1/ L'assaut six (vu qu'on en a fait cinq depuis le début de l'année)
Moi, c’est Mimile dit Belles-Feuilles.
Ne croyez surtout pas que ce surnom m'ait été donné pour mes dons en écriture, mais plus simplement à cause de mes oreilles qui battent pavillon décollant.
C'est un cousin mien, Courtecuisse le bistroquet, qui me l'a donné, ce foutu surnom qui ne me lâche plus.

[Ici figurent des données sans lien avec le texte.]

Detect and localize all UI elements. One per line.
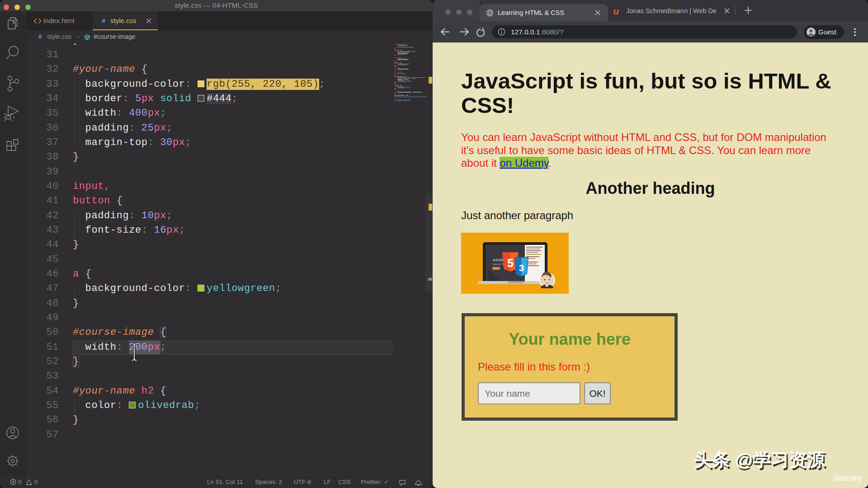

Courtecuisse n'est pas vraiment un cousin germain mais plutôt un cousin de derrière le rideau car son grand-père aimait bien ma grand-mère et… enfin bref, c'est un cousin quand même.

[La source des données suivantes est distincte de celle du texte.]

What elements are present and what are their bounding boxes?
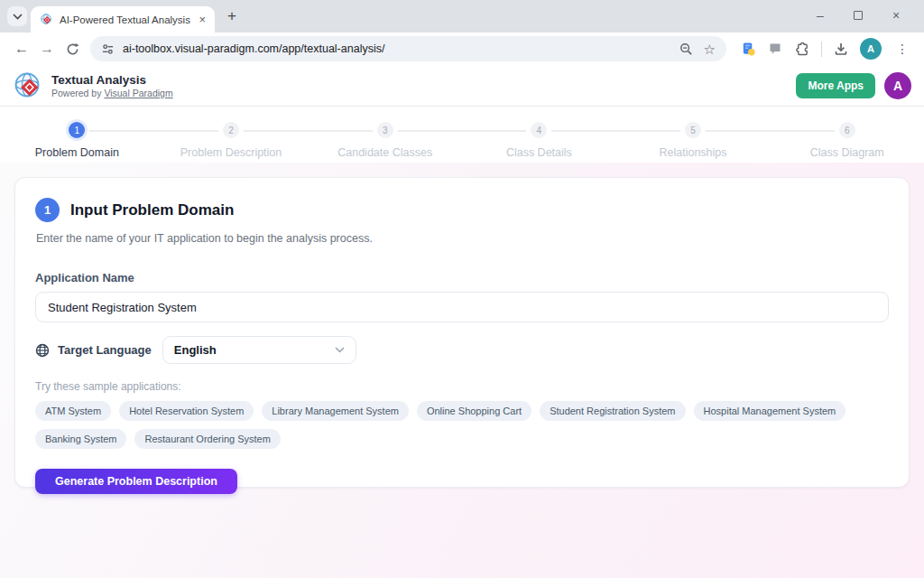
step-number: 2 — [223, 122, 239, 138]
powered-by-text: Powered by — [51, 88, 101, 98]
step-number: 5 — [685, 122, 701, 138]
step-candidate-classes[interactable]: 3 Candidate Classes — [308, 115, 462, 163]
window-controls: – × — [801, 0, 915, 31]
browser-menu-icon[interactable]: ⋮ — [893, 42, 911, 56]
sample-pill-library[interactable]: Library Management System — [262, 401, 409, 421]
site-favicon-icon — [40, 13, 53, 26]
back-button[interactable]: ← — [9, 36, 34, 61]
step-class-details[interactable]: 4 Class Details — [462, 115, 616, 163]
app-header: Textual Analysis Powered by Visual Parad… — [0, 65, 924, 107]
sample-pill-hospital[interactable]: Hospital Management System — [694, 401, 846, 421]
zoom-icon[interactable] — [679, 42, 693, 56]
download-icon[interactable] — [834, 42, 848, 56]
sample-pill-shopping[interactable]: Online Shopping Cart — [417, 401, 531, 421]
tab-close-icon[interactable]: × — [197, 13, 208, 26]
step-class-diagram[interactable]: 6 Class Diagram — [770, 115, 924, 163]
card-title: Input Problem Domain — [70, 201, 234, 219]
tab-title: AI-Powered Textual Analysis for — [60, 14, 190, 25]
target-language-label: Target Language — [58, 343, 152, 357]
maximize-button[interactable] — [839, 8, 877, 23]
browser-profile-avatar[interactable]: A — [860, 38, 882, 60]
step-label: Class Diagram — [810, 146, 884, 159]
header-actions: More Apps A — [796, 72, 911, 99]
sample-pill-student[interactable]: Student Registration System — [540, 401, 685, 421]
browser-tab-strip: AI-Powered Textual Analysis for × + – × — [0, 0, 924, 33]
samples-label: Try these sample applications: — [35, 380, 889, 393]
card-description: Enter the name of your IT application to… — [36, 232, 889, 245]
step-label: Class Details — [506, 146, 572, 159]
brand-text: Textual Analysis Powered by Visual Parad… — [51, 73, 173, 98]
target-language-row: Target Language English — [35, 336, 889, 364]
user-avatar[interactable]: A — [884, 72, 911, 99]
stepper: 1 Problem Domain 2 Problem Description 3… — [0, 107, 924, 163]
step-badge: 1 — [35, 198, 60, 222]
input-problem-domain-card: 1 Input Problem Domain Enter the name of… — [14, 177, 910, 488]
url-text[interactable]: ai-toolbox.visual-paradigm.com/app/textu… — [123, 42, 671, 55]
sample-pill-atm[interactable]: ATM System — [35, 401, 111, 421]
card-header: 1 Input Problem Domain — [35, 198, 889, 222]
step-problem-domain[interactable]: 1 Problem Domain — [0, 115, 154, 163]
tab-search-button[interactable] — [7, 6, 27, 26]
chevron-down-icon — [13, 14, 23, 20]
extensions-puzzle-icon[interactable] — [794, 42, 809, 57]
application-name-label: Application Name — [35, 271, 889, 284]
visual-paradigm-link[interactable]: Visual Paradigm — [104, 88, 172, 98]
step-label: Problem Domain — [35, 146, 119, 159]
browser-toolbar: ← → ai-toolbox.visual-paradigm.com/app/t… — [0, 33, 924, 65]
application-name-input[interactable] — [35, 292, 889, 322]
step-number: 4 — [531, 122, 547, 138]
target-language-value: English — [174, 343, 217, 357]
step-label: Relationships — [660, 146, 727, 159]
page-background: 1 Input Problem Domain Enter the name of… — [0, 163, 924, 578]
step-label: Candidate Classes — [337, 146, 432, 159]
sample-pill-hotel[interactable]: Hotel Reservation System — [119, 401, 254, 421]
minimize-button[interactable]: – — [801, 8, 839, 23]
more-apps-button[interactable]: More Apps — [796, 73, 875, 98]
toolbar-divider — [821, 42, 822, 57]
globe-icon — [35, 343, 50, 358]
step-problem-description[interactable]: 2 Problem Description — [154, 115, 309, 163]
address-bar[interactable]: ai-toolbox.visual-paradigm.com/app/textu… — [90, 36, 726, 61]
sample-pills: ATM System Hotel Reservation System Libr… — [35, 401, 889, 449]
step-label: Problem Description — [180, 146, 282, 159]
step-number: 6 — [839, 122, 855, 138]
comment-extension-icon[interactable] — [768, 42, 782, 56]
extension-icons: A ⋮ — [732, 38, 915, 60]
address-bar-actions: ☆ — [679, 42, 716, 56]
target-language-select[interactable]: English — [162, 336, 356, 364]
step-number: 3 — [377, 122, 393, 138]
translate-extension-icon[interactable] — [741, 42, 756, 57]
browser-tab[interactable]: AI-Powered Textual Analysis for × — [31, 6, 215, 33]
maximize-icon — [854, 11, 863, 20]
sample-pill-restaurant[interactable]: Restaurant Ordering System — [134, 429, 280, 449]
bookmark-star-icon[interactable]: ☆ — [704, 42, 716, 56]
chevron-down-icon — [335, 347, 345, 353]
visual-paradigm-logo-icon — [13, 70, 43, 101]
reload-icon — [66, 42, 79, 56]
step-relationships[interactable]: 5 Relationships — [616, 115, 771, 163]
forward-button[interactable]: → — [34, 36, 60, 61]
brand: Textual Analysis Powered by Visual Parad… — [13, 70, 173, 101]
step-number: 1 — [69, 122, 85, 138]
close-button[interactable]: × — [877, 8, 915, 23]
app-title: Textual Analysis — [51, 73, 173, 87]
site-settings-icon — [101, 42, 115, 56]
new-tab-button[interactable]: + — [220, 5, 244, 28]
sample-pill-banking[interactable]: Banking System — [35, 429, 126, 449]
generate-problem-description-button[interactable]: Generate Problem Description — [35, 469, 237, 494]
reload-button[interactable] — [60, 36, 85, 61]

Je suis sous brigadier presque adjoint au chef de la section assaut anti clebs du commissariat du 15ème.
Nous sommes le dernier rempart entre la civilisation et la faune glauque de la cité des Pichemolles à Marseille 15ème.
Au départ, notre commissariat s’appelait, administrativement, section Bellevue mais on a été déclassé pour manque de contraventions récoltées dans l’année : la punition a été de s’appeler section Vue-sur-la-Merde ; on a perdu aussi les tickets restaurant qui nous servaient à nous désaltérer à " l’amical bar" en face du commissariat.
Maintenant, on est obligé de payer nos tournées de Ricard avec les divers objets illicites saisis sur les suspects du deuxième degré, c'est-à-dire ceux qui ne peuvent justifier d’un appui à l’intérieur de la brigade.
Les premiers degrés c'est les indics ou, si vous préférez, les tontons ou les cousins, chacun ayant son appellation non contrôlée.
Sans oublier les hors concours : les copains du patron et les copains de ses copains, les putes compréhensives dont le mac est premier degré, les putes occasionnellement compréhensives en cas d'urgence, et les dealers qui nous déclarent leur comptabilité mensuelle.
Ho, attention, nous on fait partie des réglos de chez d'équerre et nous faisons la guerre aux débordeurs de ligne, nous !
Le brigadier, on l'appelle chef quand on est devant lui et Peigne-zize quand il est pas là because qu'on est tous d'accord pour admettre qu'il touche pas sa bille en quoi que ce soit afférant au fonctionnement de la brigade.
Ni même avec sa daronne, d'ailleurs : en fait, il touche aucune bille.
Sauf les siennes quand il fait semblant de réfléchir.
Je vous vois venir, vous les fut-fut de service : s'il est si nul que ça, comment qu'il a pu être chef ? C'est parce qu'il a réussi à un concours national : il est arrivé sixième sur sept et il y avait six places à prendre. Yeahhh !
Il faut l'entendre raconter l'épreuve de calcul, c'est ubuesque :
- La question était vachement piégeuse, on demandait combien faisaient deux fois douze et j'ai répondu du tic au tac, vingt huit !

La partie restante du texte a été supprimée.